Real Time Lung Cancer Classification with YOLOv5




Adenocarcinoma, Artificial Intelligence, Automated diagnosis, Classification, Deep Learning, Image Analysis, Large Cell Carcinoma, Lung Cancer Classification, Machine Learning, Medical Imaging


Cancer must be appropriately categorized for effective diagnosis and treatment. Deep learning algorithms have shown tremendous promise in recent years for automating cancer classification. We used the deep learning system YOLOv5 to classify the four types of lung cancer in this study: big cell carcinoma, adenocarcinoma, normal lung tissue, and squamous cell carcinoma. We trained the YOLOv5 model using a publicly available database of lung cancer pictures. The dataset was divided into four categories: big cell carcinoma, adenocarcinoma, normal lung tissue, and squamous cell cancer. In addition, we compared YOLOv5's performance to older models such as SVM, RF, ANN, and CNN. The comparison found that YOLOv5 outperformed all these models, indicating its potential for the development of more accurate and efficient autonomous cancer classification systems. Conclusions from the research have important implications for cancer identification and therapy. Automatic cancer classification systems have the potential to increase the accuracy and efficacy of cancer detection, perhaps leading to better patient outcomes. The accuracy and speed of these systems can be enhanced by using deep learning techniques like YOLOv5, making them more effective for clinical applications.

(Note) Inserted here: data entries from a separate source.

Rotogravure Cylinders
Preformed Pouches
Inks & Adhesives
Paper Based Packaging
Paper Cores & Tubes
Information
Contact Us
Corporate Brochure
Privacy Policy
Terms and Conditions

Our study's findings demonstrated high accuracy for every class, with a total accuracy of 97.77%. With the aid of accuracy, train loss, and test loss graphs, we assessed the model's performance. The graphs demonstrated how the model was able to gain knowledge from the data and increase its accuracy as it was being trained. The study's findings were also compiled in a table that gave a thorough assessment of each class's accuracy.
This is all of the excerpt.